Donald Trump hat das Negativ-Potenzial längst erkannt. Es war nur eine Frage der Zeit, bis er die Kölner Vorfälle für seine Wahlkampfzwecke ausschlachten würde: In gewohnt demagogischer Überzeichnung spricht der immer noch erfolgreichste republikanische Präsidentschaftskandidat vom "Gemetzel in der Silvesternacht" und fordert, die USA müssten ihre Grenzen geschlossen halten.

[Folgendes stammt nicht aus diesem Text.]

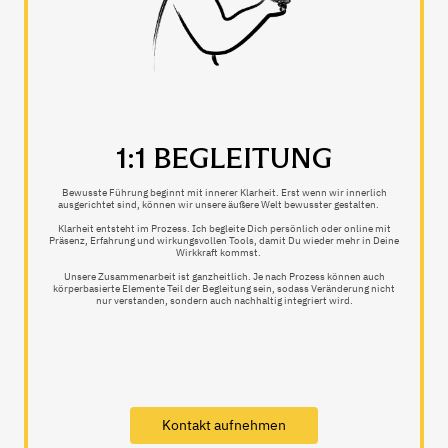
1:1 BEGLEITUNG
Bewusste Führung beginnt mit innerer Klarheit. Erst wenn wir innerlich
ausgerichtet sind, können wir unsere äußere Welt bewusster gestalten.
Klarheit entsteht im Prozess. Ich begleite Dich persönlich oder online mit
Präsenz, Erfahrung und wirkungsvollen Tools, damit Du wieder mehr in Deine
Wirkkraft kommst.
Unsere Zusammenarbeit ist ganzheitlich. Je nach Prozess können auch
körperbasierte Elemente Teil der Begleitung sein, sodass Veränderung nicht
nur verstanden, sondern auch nachhaltig integriert wird.
Kontakt aufnehmen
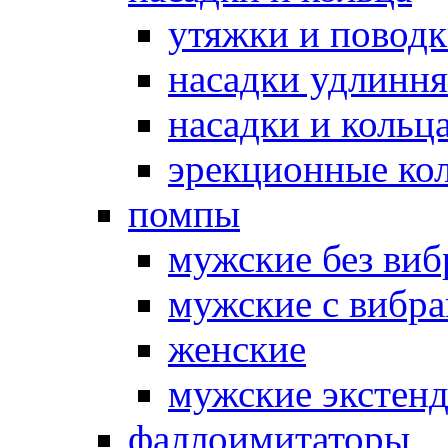
утяжки и повод
насадки удлинн
насадки и коль
эрекционные кол
помпы
мужские без ви
мужские с вибр
женские
мужские экстен
фаллоимитаторы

Deutschland als abschreckendes Beispiel im US-Wahlkampf - ähnliches hat es schon einmal gegeben: Bei der Präsidentschaftswahl 2012 nutzte der damalige republikanische Kandidat Mitt Romney Europa als Negativ-Folie für ein überreguliertes bürokratisches Monstrum, das jegliches erfolgreiches Wirtschaften im Keim ersticke. Damit wollte er die angebliche Staatsgläubigkeit seines demokratischen Kontrahenten Barack Obama ad absurdum führen.

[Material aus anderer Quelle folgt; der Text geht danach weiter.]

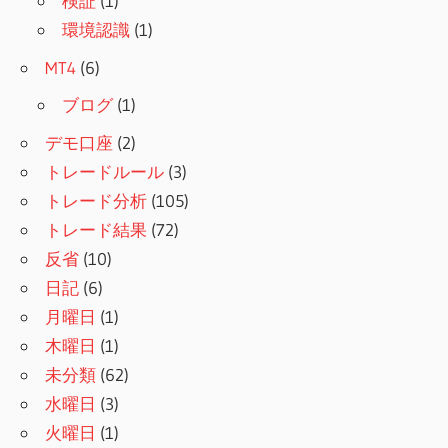
検証
(1)
環境認識
(1)
MT4
(6)
ブログ
(1)
デモ口座
(2)
トレードルール
(3)
トレード分析
(105)
トレード結果
(72)
反省
(10)
日記
(6)
月曜日
(1)
木曜日
(1)
未分類
(62)
水曜日
(3)
火曜日
(1)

Angst vor Flüchtlingen, bevor sie da sind

Doch diesmal reicht das Zerwürfnis tiefer. Auch wenn die amerikanischen Medien den Deutschen "Hysterie" vorwerfen: Es sind die Wahlkampfdiskussionen hier in den USA, die sich in hysterischen Kapriolen überschlagen. Noch bevor ein einziger syrischer Flüchtling aufgenommen wurde, hat sich die geschürte Terrorfurcht bereits in einer mehrheitlichen Ablehnung niedergeschlagen. Die Terroranschläge von Paris und San Bernadino belegen zwar die Berechtigung begründeter Sorgen. Doch angeheizt durch Demagogen wie Trump lassen sich die Amerikaner gegenwärtig in ihren Überreaktionen nicht übertreffen - auch nicht durch die Deutschen.

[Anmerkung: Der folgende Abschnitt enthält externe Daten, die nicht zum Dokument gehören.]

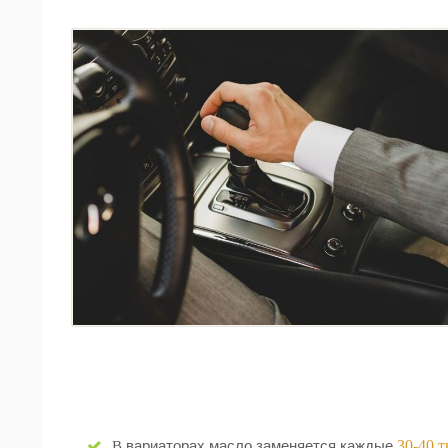
30-40 
В вариаторах масло заменяется каждые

Deutschland mag neuerdings über die Einwanderungspolitik gespalten sein, die USA sind es schon längst. Und die Furcht ist berechtigt, dass eine politische Radikalisierung Deutschlands und Europas die Gräben auch auf der anderen Seite des Atlantiks noch weiter vertiefen würde. Wie parallel sich die politischen Systeme mittlerweile entwickeln, zeigt sich schon jetzt: In vielen europäischen Ländern befinden sich rechtspopulistische Parteien im Aufwind, sind zum Teil bereits an Regierungen beteiligt, die USA machen womöglich Donald Trump zum Präsidentschaftskandidaten.